Ağabey diyor ki haram katma aşa / haram beladır başa

Abone Ol

Keşke ülkemizde yönetici olan insanlar, göründükleri kadar mükemmel, konuştukları gibi dürüst, samimi olsalar, milleti aldatıcı konuşmalar yapmasalar, hak ve hukuk kaidelerine herkesten önce uymaya çalışsalar, o zaman her konuda nefeslenme kolaylaşırdı.

Geçici dünya malı için hiç kimseye eğilmeyen, onurlu yaşamayı şiar edinen, aslını, tarihini, örf ve adetlerini unutmayan yöneticilerimizin sayısı çok olsa, işte o zaman kurtla kuzu yan yana olurdu. Çalma, soyma, sömürme, edepsizlik olmazdı.

Unutulmasın ki, bir gün gelecek herkes tamamen susacak, iftira atamayacak, yalandan uzak duracak, zira tabutla taşınarak kabre konacak.

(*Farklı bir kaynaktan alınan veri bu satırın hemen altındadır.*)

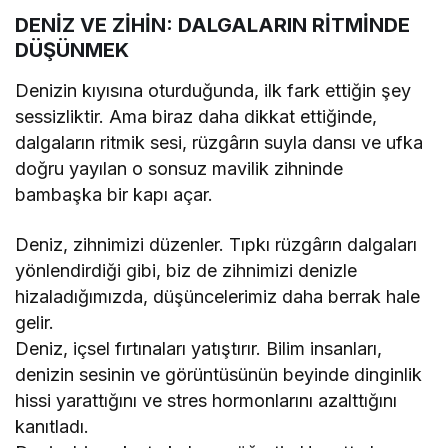
DENİZ VE ZİHİN: DALGALARIN RİTMİNDE
DÜŞÜNMEK
Denizin kıyısına oturduğunda, ilk fark ettiğin şey
sessizliktir. Ama biraz daha dikkat ettiğinde,
dalgaların ritmik sesi, rüzgârın suyla dansı ve ufka
doğru yayılan o sonsuz mavilik zihninde
bambaşka bir kapı açar.
Deniz, zihnimizi düzenler. Tıpkı rüzgârın dalgaları
yönlendirdiği gibi, biz de zihnimizi denizle
hizaladığımızda, düşüncelerimiz daha berrak hale
gelir.
Deniz, içsel fırtınaları yatıştırır. Bilim insanları,
denizin sesinin ve görüntüsünün beyinde dinginlik
hissi yarattığını ve stres hormonlarını azalttığını
kanıtladı.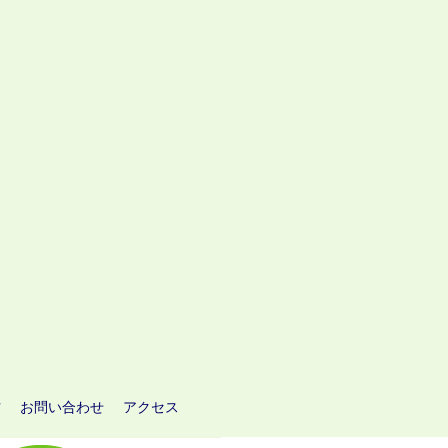
方
お問い合わせ
アクセス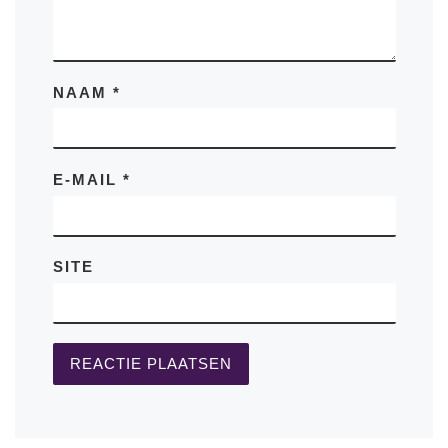
NAAM
*
E-MAIL
*
SITE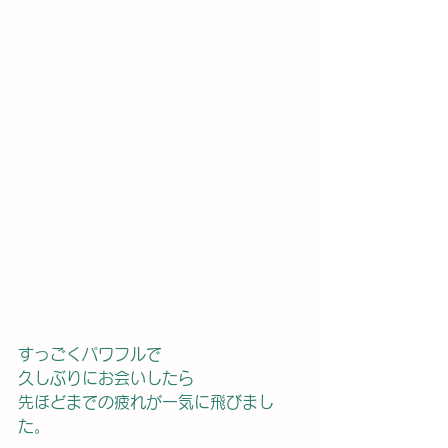
すっごくパワフルで
久しぶりにお会いしたら
先ほどまでの疲れが一気に飛びまし
た。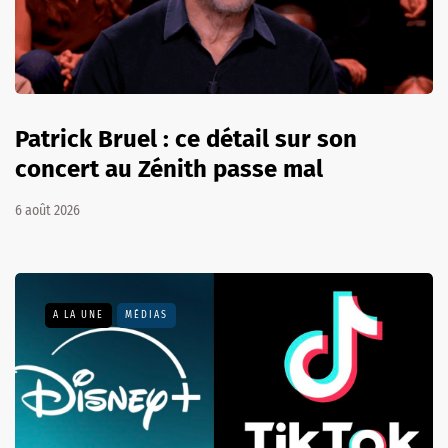
Patrick Bruel : ce détail sur son
concert au Zénith passe mal
6 août 2026
A LA UNE
MÉDIAS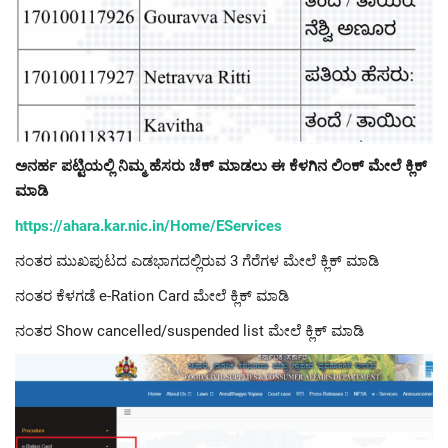
ಅನರ್ಹ ಪಟ್ಟಿಯಲ್ಲಿ ನಿಮ್ಮ ಹೆಸರು ಚೆಕ್ ಮಾಡಲು ಈ ಕೆಳಗಿನ ಲಿಂಕ್ ಮೇಲೆ ಕ್ಲಿಕ್
ಮಾಡಿ
https://ahara.kar.nic.in/Home/EServices
ನಂತರ ಮುಖಪುಟದ ಎಡಭಾಗದಲ್ಲಿರುವ 3 ಗೆರೆಗಳ ಮೇಲೆ ಕ್ಲಿಕ್ ಮಾಡಿ
ನಂತರ ಕೆಳಗಡೆ e-Ration Card ಮೇಲೆ ಕ್ಲಿಕ್ ಮಾಡಿ
ನಂತರ Show cancelled/suspended list ಮೇಲೆ ಕ್ಲಿಕ್ ಮಾಡಿ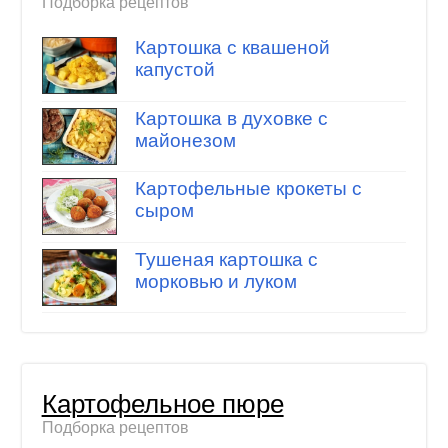
Подборка рецептов
Картошка с квашеной
капустой
Картошка в духовке с
майонезом
Картофельные крокеты с
сыром
Тушеная картошка с
морковью и луком
Картофельное пюре
Подборка рецептов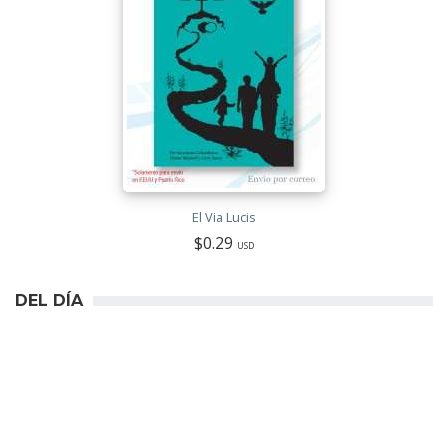
El Via Lucis
$0.29
USD
DEL DÍA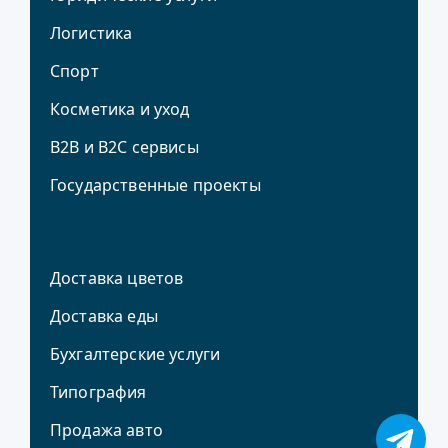
Логистика
Спорт
Косметика и уход
В2В и В2С сервисы
Государственные проекты
Доставка цветов
Доставка еды
Бухгалтерские услуги
Типография
Продажа авто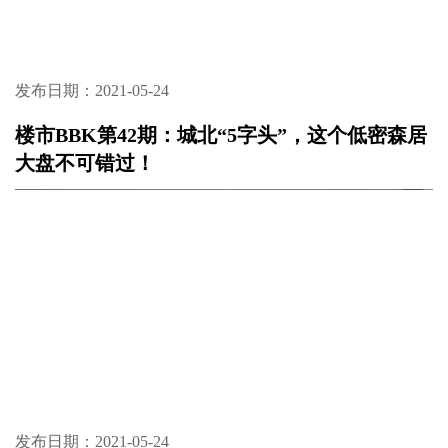
发布日期：2021-05-24
楼市BBK第42期：城北“5字头”，这个低密森居
大盘不可错过！
发布日期：2021-05-24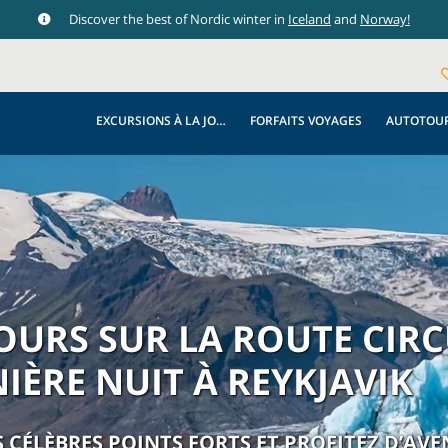
Discover the best of Nordic winter in
Iceland
and
Norway!
EXCURSIONS À LA JOURNÉE
FORFAITS VOYAGES
AUTOTOU
OURS SUR LA ROUTE CIRC
IÈRE NUIT À REYKJAVIK
S CÉLÈBRES POINTS FORTS ET PROFITEZ D’AV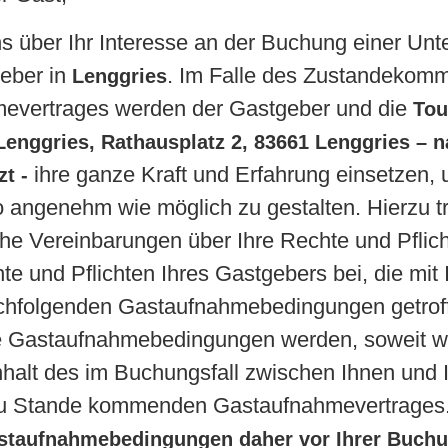
ns über Ihr Interesse an der Buchung einer Unte
eber in
. Im Falle des Zustandekom
Lenggries
evertrages werden der Gastgeber und die
Tou
Lenggries, Rathausplatz 2, 83661 Lenggries – 
ihre ganze Kraft und Erfahrung einsetzen, 
zt -
o angenehm wie möglich zu gestalten. Hierzu 
iche Vereinbarungen über Ihre Rechte und Pflic
te und Pflichten Ihres Gastgebers bei, die mit 
chfolgenden Gastaufnahmebedingungen getrof
se Gastaufnahmebedingungen werden, soweit 
Inhalt des im Buchungsfall zwischen Ihnen und
u Stande kommenden Gastaufnahmevertrages
staufnahmebedingungen daher vor Ihrer Buchun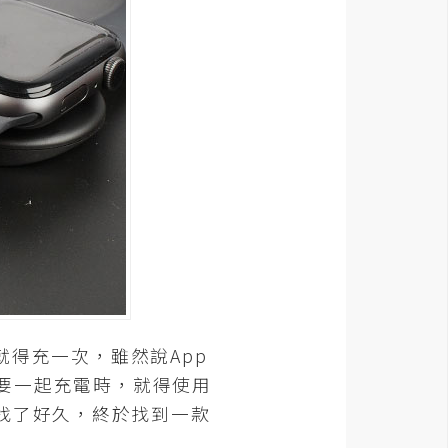
就得充一次，雖然說App
表要一起充電時，就得使用
找了好久，終於找到一款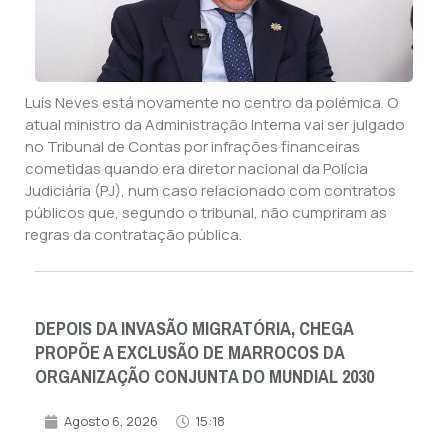
Luís Neves está novamente no centro da polémica. O
atual ministro da Administração Interna vai ser julgado
no Tribunal de Contas por infrações financeiras
cometidas quando era diretor nacional da Polícia
Judiciária (PJ), num caso relacionado com contratos
públicos que, segundo o tribunal, não cumpriram as
regras da contratação pública.
DEPOIS DA INVASÃO MIGRATÓRIA, CHEGA
PROPÕE A EXCLUSÃO DE MARROCOS DA
ORGANIZAÇÃO CONJUNTA DO MUNDIAL 2030
Agosto 6, 2026
15:18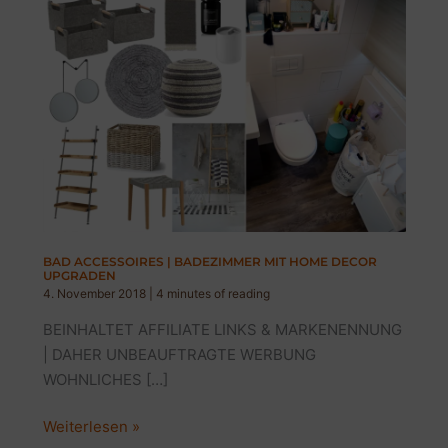
BAD ACCESSOIRES | BADEZIMMER MIT HOME DECOR
UPGRADEN
4. November 2018
|
4 minutes of reading
BEINHALTET AFFILIATE LINKS & MARKENENNUNG
| DAHER UNBEAUFTRAGTE WERBUNG
WOHNLICHES […]
BAD
Weiterlesen »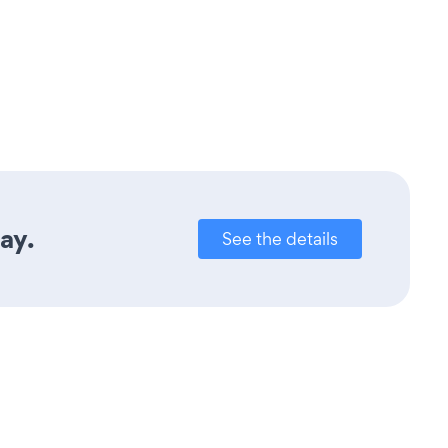
ay.
See the details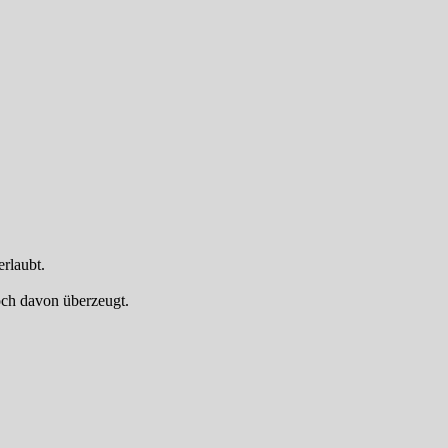
erlaubt.
och davon überzeugt.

Diri iken ağlattığınız insanların ölüsüne ağıt yakıp ağlamanın, kabrini en güzel mermerlerden yapmanın hiç kimseye faydası yoktur. Samimi olmayan, buna mukabil yalan söyleyen insanlardan uzak durmak gerekir. Çünkü: “Yalanla iman bir arada bulunmaz.” (Hadis)

Elbette beklenen gün gelecek, kalp kıranların kalbi kırılacak, yolda bırakanlar yarı yolda kalacak. Böylece herkes hak ettiğini yaşayacak, hiç kimsenin ne ahı ne de duası mutlaka karşılıksız kalmayacak, herkes yaptıklarından sigaya çekilecek, hesap verecek.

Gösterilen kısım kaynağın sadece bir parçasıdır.